DATA LISTING Start Marker

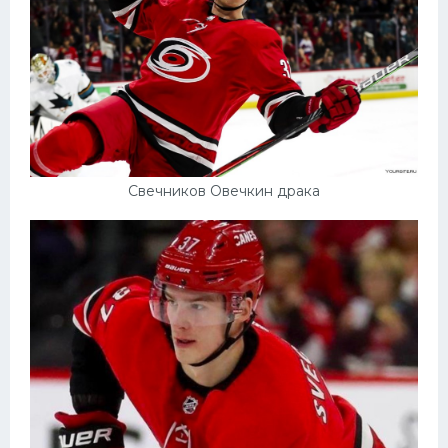
Свечников Овечкин драка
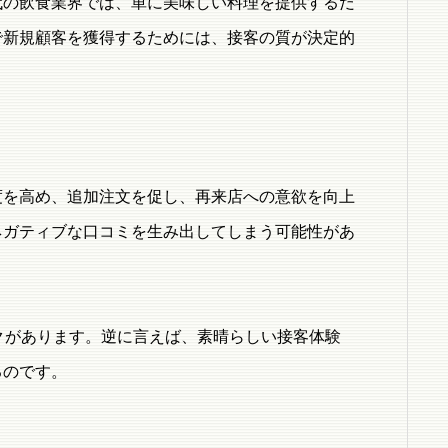
代の飲食業界では、単に美味しい料理を提供するだ
で新規顧客を獲得するためには、接客の質が決定的
度を高め、追加注文を促し、再来店への意欲を向上
ネガティブな口コミを生み出してしまう可能性があ
クがあります。逆に言えば、素晴らしい接客体験
るのです。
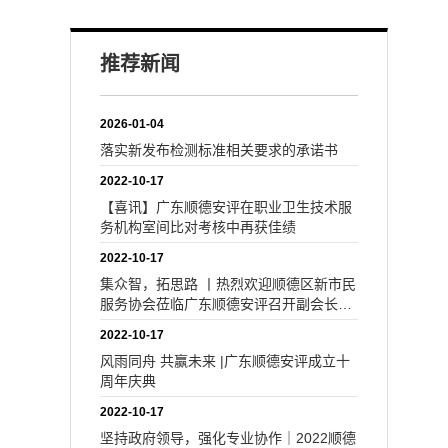
推荐新闻
2026-01-04
落实新发布检测标准相关要求的承诺书
2022-10-17
【喜讯】广东顺德安评在职业卫生技术服
务机构室间比对考核中再获佳绩
2022-10-17
集众智，拓思路 丨热烈欢迎顺德区新市民
服务协会莅临广东顺德安评召开副会长工
作会议
2022-10-17
风雨同舟 共赢未来 |广东顺德安评成立十
周年庆典
2022-10-17
坚持政府领导，强化专业协作｜2022顺德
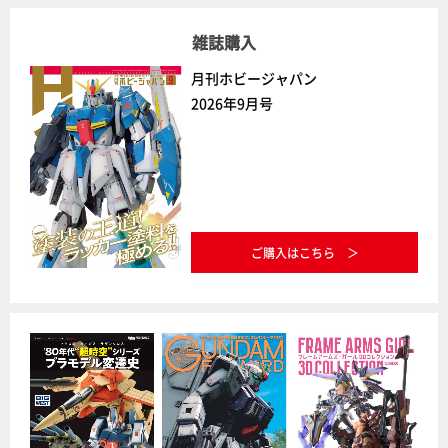
雑誌購入
月刊ホビージャパン
2026年9月号
ご購入はこちら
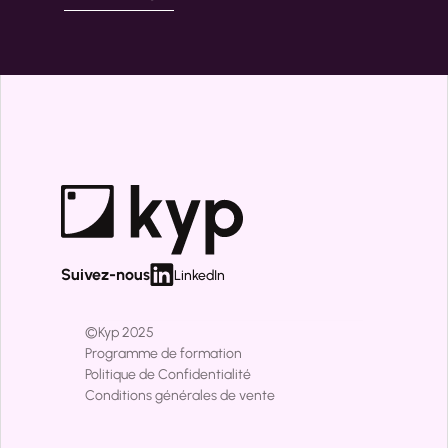
Suivez-nous
LinkedIn
©Kyp 2025 
Programme de formation
Politique de Confidentialité
Conditions générales de vente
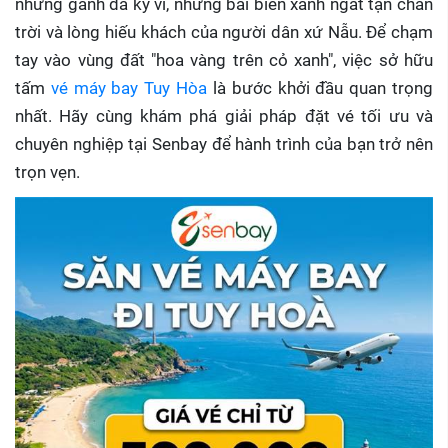
những gành đá kỳ vĩ, những bãi biển xanh ngắt tận chân
trời và lòng hiếu khách của người dân xứ Nẫu. Để chạm
tay vào vùng đất "hoa vàng trên cỏ xanh", việc sở hữu
tấm
vé máy bay Tuy Hòa
là bước khởi đầu quan trọng
nhất. Hãy cùng khám phá giải pháp đặt vé tối ưu và
chuyên nghiệp tại Senbay để hành trình của bạn trở nên
trọn vẹn.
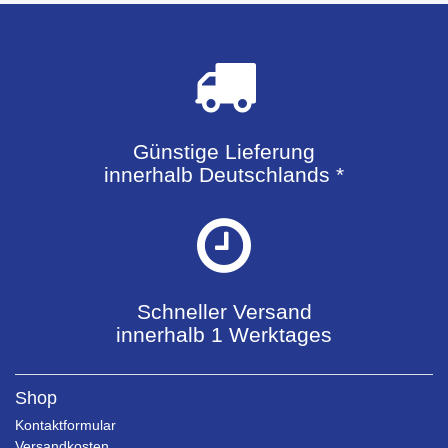
Günstige Lieferung
innerhalb Deutschlands *
Schneller Versand
innerhalb 1 Werktages
Shop
Kontaktformular
Versandkosten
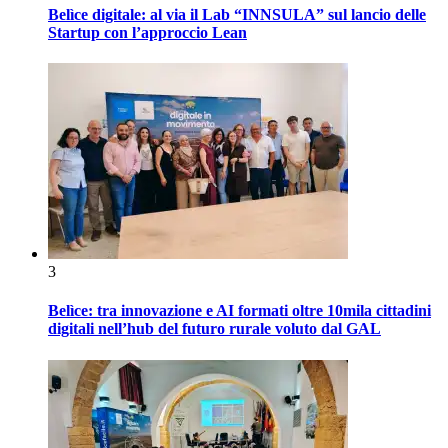
Belìce digitale: al via il Lab “INNSULA” sul lancio delle
Startup con l’approccio Lean
3
Belìce: tra innovazione e AI formati oltre 10mila cittadini
digitali nell’hub del futuro rurale voluto dal GAL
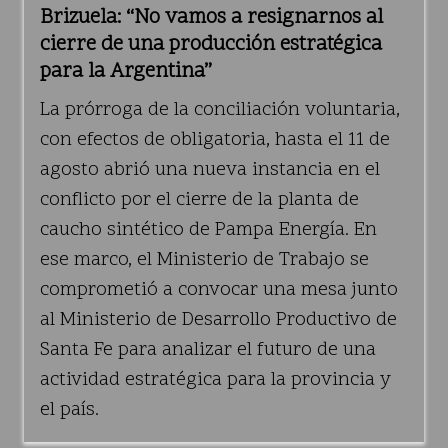
Brizuela: “No vamos a resignarnos al
cierre de una producción estratégica
para la Argentina”
La prórroga de la conciliación voluntaria,
con efectos de obligatoria, hasta el 11 de
agosto abrió una nueva instancia en el
conflicto por el cierre de la planta de
caucho sintético de Pampa Energía. En
ese marco, el Ministerio de Trabajo se
comprometió a convocar una mesa junto
al Ministerio de Desarrollo Productivo de
Santa Fe para analizar el futuro de una
actividad estratégica para la provincia y
el país.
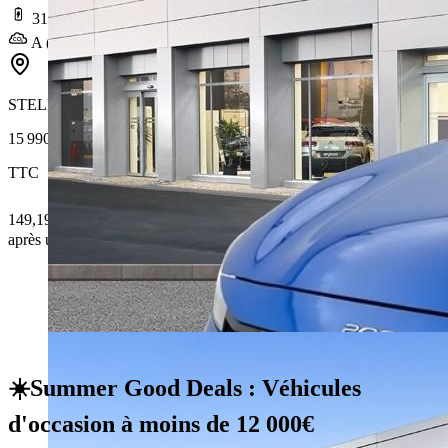
319 km
A (0 g/km)
STELLANTIS &YOU TOULOUSE ÉTATS-UNIS
15 990 €
TTC
149,19 € /Mois
après un premier loyer de 4 797 €
☀️Summer Good Deals : Véhicules
d'occasion à moins de 12 000€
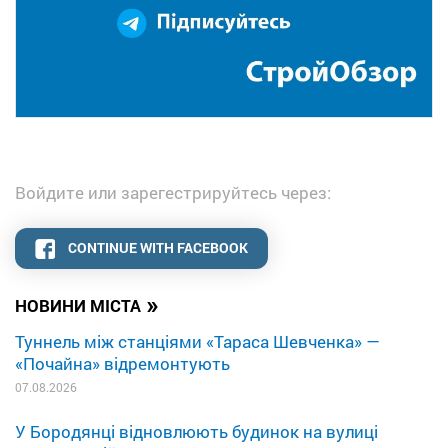
Войдите или зарегестрируйтесь через:
CONTINUE WITH FACEBOOK
»
НОВИНИ МІСТА
Туннель між станціями «Тараса Шевченка» —
«Почайна» відремонтують
07.08.2026
У Бородянці відновлюють будинок на вулиці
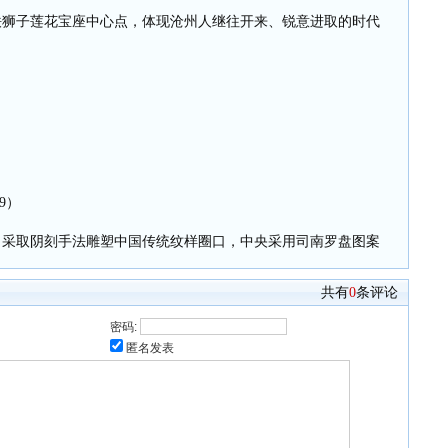
铁狮子莲花宝座中心点，体现沧州人继往开来、锐意进取的时代
9）
，采取阴刻手法雕塑中国传统纹样圈口，中央采用司南罗盘图案
共有
0
条评论
密码:
匿名发表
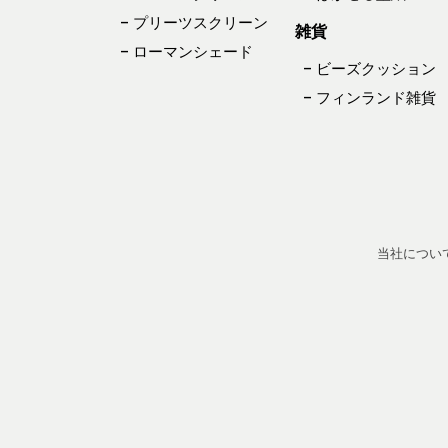
– プリーツスクリーン
雑貨
– ローマンシェード
– ビーズクッション
– フィンランド雑貨
当社につい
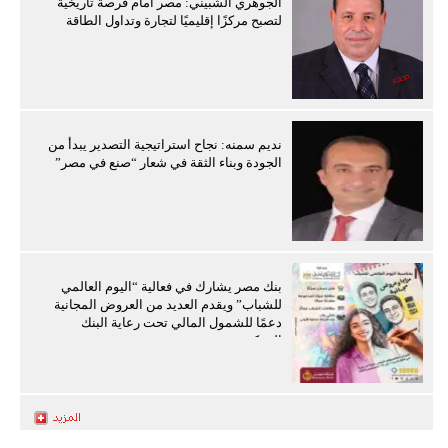
الجوهري الشبيني: مصر أمام فرصة تاريخية
لتصبح مركزًا إقليميًا لتجارة وتداول الطاقة
نديم سمنه: نجاح استراتيجية التصدير يبدأ من
الجودة وبناء الثقة في شعار “صنع في مصر”
بنك مصر يشارك في فعالية “اليوم العالمي
للشباب” ويقدم العديد من العروض المجانية
دعمًا للشمول المالي تحت رعاية البنك
المركزي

DATA LISTING End Marker

**TASK OBJECTIVE**
Across all the entries, how many lines include "futuro"? Answer with the number alone.

**REPLY**
2